Thursday, November 02, 2006

CSMonitor: In turbulent times, a new Episcopal leader

In turbulent times, a new Episcopal leader | csmonitor.com: "This week, the US Episcopal Church installs a woman as 'chief pastor' - the first to lead a national church in the five-century history of the global Anglican denomination.

Katharine Jefferts Schori - oceanographer, pilot, professor, mother, priest - will be invested as presiding bishop in a stately ceremony at Washington National Cathedral on Nov. 4.

Although most Episcopalians are eagerly anticipating the upcoming ceremony, it comes as the church grapples with history of another sort - the most troubled moment in Anglicanism. A rift over actions of the US church, especially in regard to homosexuality, has grown into a genuine threat of schism.

And the new leader herself faces predicaments:

• Seven US bishops have requested that the leader of the Anglican Communion, Archbishop of Canterbury Rowan Williams, provide them with 'alternative oversight' to that of the new pastor.

• Leaders of some 'provinces' in the developing world recently said they cannot sit down with her at a scheduled February meeting of the denomination's 38 'primates' (Latin for 'leader').

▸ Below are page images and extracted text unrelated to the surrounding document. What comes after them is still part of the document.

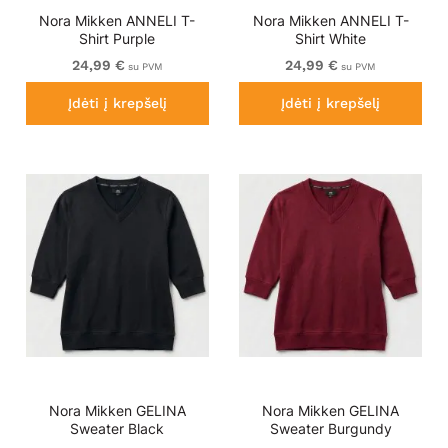
Nora Mikken ANNELI T-
Nora Mikken ANNELI T-
Shirt Purple
Shirt White
24,99 €
24,99 €
su PVM
su PVM
Įdėti į krepšelį
Įdėti į krepšelį
Nora Mikken GELINA
Nora Mikken GELINA
Sweater Black
Sweater Burgundy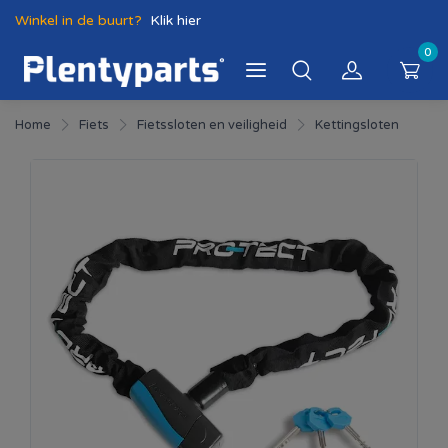
Winkel in de buurt?
Klik hier
0
Home
Fiets
Fietssloten en veiligheid
Kettingsloten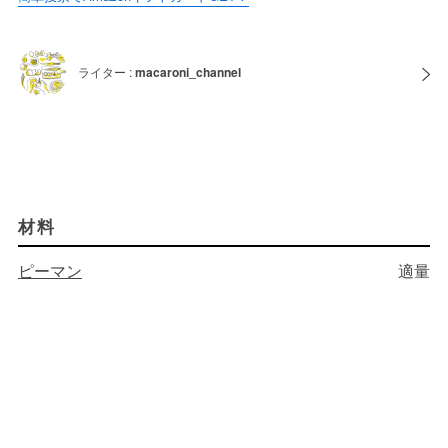
ライター :
macaroni_channel
材料
ピーマン
適量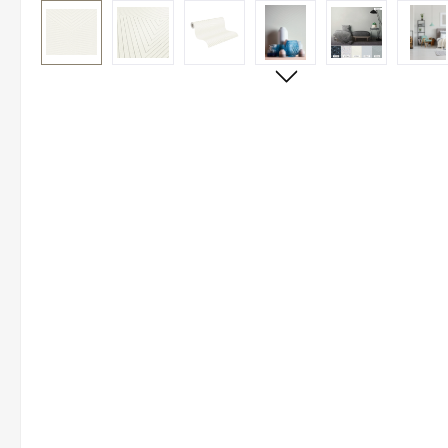
Bildergalerie überspringen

Seventeen years after the first woman bishop in the United States was consecrated, female leadership remains controversial in most of the Anglican Communion. Archbishop Williams said after Ms. Jefferts Schori's election in June that it 'will undoubtedly have an impact on the collegial life of the Anglican primates.'"

1 Comments:

At 11:53 PM, Blogger Unknown said...

I have a number of family members in the Episcopal church so I've been following this somewhat. There was already the issue about ordaining an openly gay man--some bishops in the US started picking off local churches from each other (more conservative local churches would align themselves with a more conservative bishop somewhere else). Some churches were even splitting between more and less conservative factions. If I remember correctly, the US church was actually declared as being in "impaired communion" with the global church or some similar status. At some point it really seems like the tension will be too much for it to handle.